__AIM OF THE EXERCISE__.
Count lines holding the string "中博科远" in the data that follows. Reply with one number only.
::: GIVEN RECORDS :::
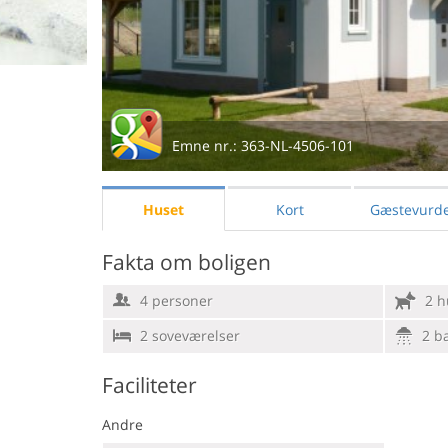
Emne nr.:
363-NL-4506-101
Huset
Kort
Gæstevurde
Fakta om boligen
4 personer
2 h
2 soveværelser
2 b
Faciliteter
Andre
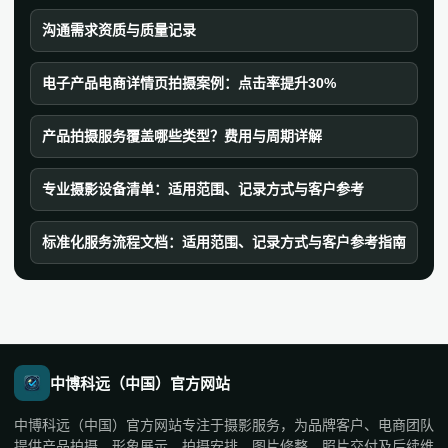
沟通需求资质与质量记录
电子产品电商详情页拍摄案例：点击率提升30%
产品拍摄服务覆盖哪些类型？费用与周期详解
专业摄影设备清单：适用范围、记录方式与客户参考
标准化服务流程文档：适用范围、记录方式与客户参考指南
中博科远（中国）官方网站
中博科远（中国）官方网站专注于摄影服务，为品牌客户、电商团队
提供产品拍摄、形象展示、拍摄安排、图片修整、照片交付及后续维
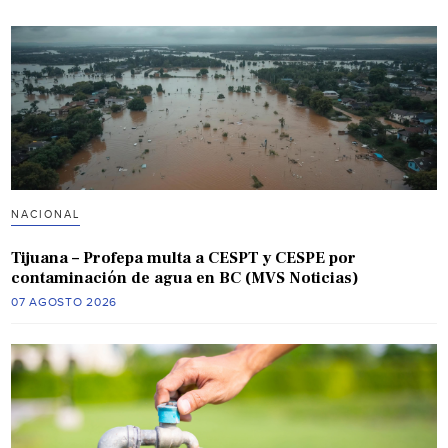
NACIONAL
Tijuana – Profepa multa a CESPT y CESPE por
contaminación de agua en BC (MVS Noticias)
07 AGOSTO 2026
:::
__SOLUTION BELOW__.
2